The view from a polonyna looks like a rolling green ocean. These mountains aren't sharp or rocky. They are rounded and almost completely devoid of forest. Over millions of years, water, frost, and wind have rounded off the mountain ridges, wearing away the sharp edges. That's because the mountains are built from soft material prone to these processes. For the geeks, it's the so-called Carpathian Flysch, meaning alternating sedimentary layers of an ancient sea, sandstones, clays, marls... The lack of forest is a fascinating phenomenon because these ranges are relatively low, often around 1,500m above sea level.

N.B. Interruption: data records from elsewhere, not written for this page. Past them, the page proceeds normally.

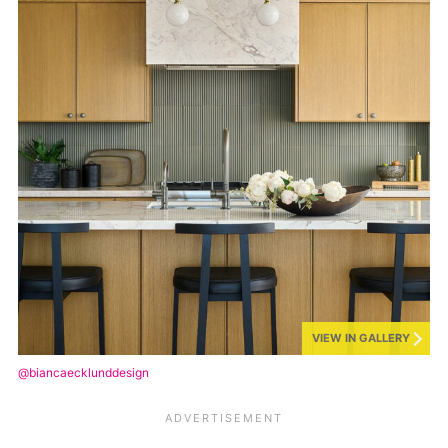
VIEW IN GALLERY
@biancaecklunddesign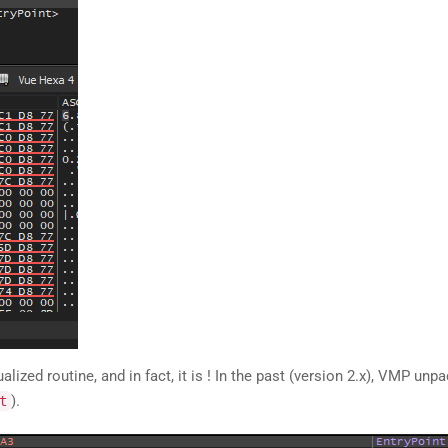
lized routine, and in fact, it is ! In the past (version 2.x), VMP unp
).
t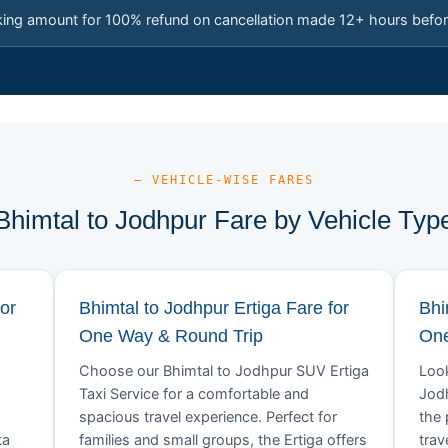
king amount for 100% refund on cancellation made 12+ hours befor
— VEHICLE-WISE FARES
Bhimtal to Jodhpur Fare by Vehicle Typ
or
Bhimtal to Jodhpur Ertiga Fare for
Bhi
One Way & Round Trip
One
Choose our Bhimtal to Jodhpur SUV Ertiga
Look
Taxi Service for a comfortable and
Jodh
spacious travel experience. Perfect for
the 
ta
families and small groups, the Ertiga offers
trav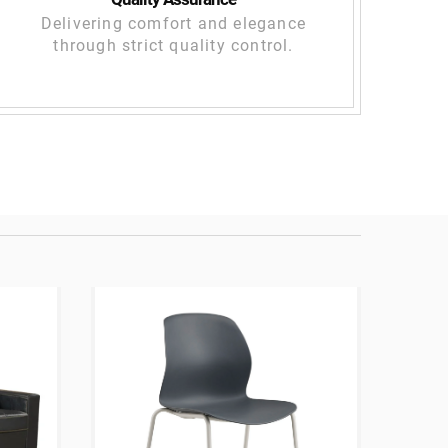
Delivering comfort and elegance
through strict quality control.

One of the reasons is human activity. For centuries, pastoral farming thrived in these areas. To gain massive pastures for sheep and cattle, people deliberately cleared and burned the upper tree line and dwarf mountain pine. The Eastern Carpathians are characterized by a specific microclimate. The ridges of the polonynas are exposed to powerful, powerful winds and heavy snowfall. Young trees trying to grow back and reclaim the pasture face a brutal task. The weather is totally unsettled, as it always is in the mountains. We were bracing ourselves for 3 days of blue skies, but on the last day, we were riding down from Svydovets in the clouds after it rained all night.
The valleys are filled with gravel roads, the ones with the lowest grade on the map are actually quite interesting, often winding between the mountains and having some decent elevation gains. The main ones are just ordinary car roads, only with a gravel surface instead of tarmac. Is anyone going to tell me we have better roads in Poland? :-) The villages are still built of wood, with rail fences and roads that are simply worn down to the bare stones. Sometimes you can lose track of what year it is, because nothing around you suggests it's the 21st century.

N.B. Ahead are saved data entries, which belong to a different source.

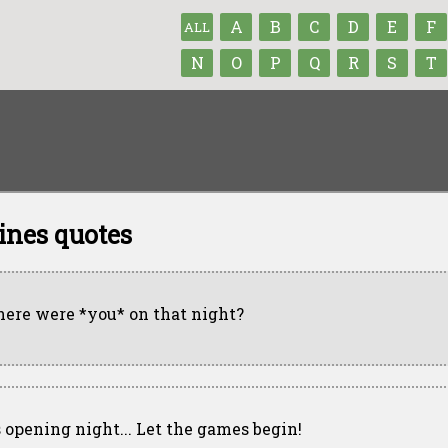
A
B
C
D
E
F
ALL
N
O
P
Q
R
S
T
ines quotes
ere were *you* on that night?
's opening night... Let the games begin!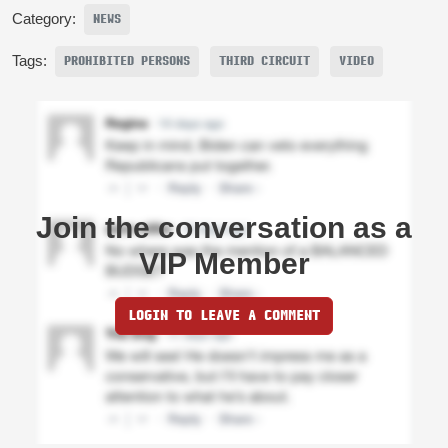
Category:
NEWS
Tags:
PROHIBITED PERSONS
THIRD CIRCUIT
VIDEO
Join the conversation as a
VIP Member
LOGIN TO LEAVE A COMMENT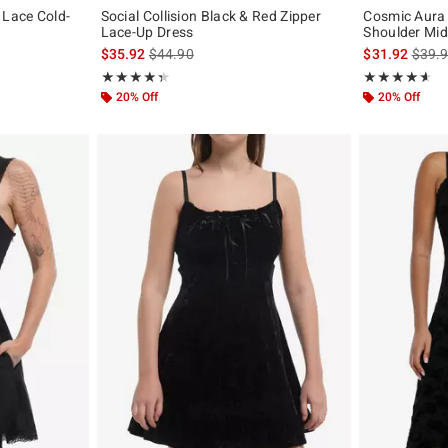
 Lace Cold-
Social Collision Black & Red Zipper
Cosmic Aura 
Lace-Up Dress
Shoulder Mid
original price is
is sales price, the original price is
is sal
$35.92
$44.90
$31.92
$39.
Rating, 4.417 out of 5
Rating, 4.56 out
★★★★★
★★★★★
★★★★★
★★★★★
20% Off
20% Off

Overall? We did it intensely, as usual. Karl (the KTM EXC) is a versatile piece of machinery. He can easily cover the miles to the UA border in an evening, no problem. From there, he rides fast pace through forests and meadows towards the polonynas. He hops onto them and that's when he truly comes wild, the light construction, suspension, and overall character make him the perfect tool such a trip. Especially since we packed ultra-light.
And the track? This is a classic. Here You are, It's attached below. If you aren't an organizer of commercial tours, feel free to help yourselves. Just make sure your wheels stay on existing tracks, don't blaze new ones. Let's respect this green sea, because it's gorgeous and easily accessible. It's a paradise right on our doorstep.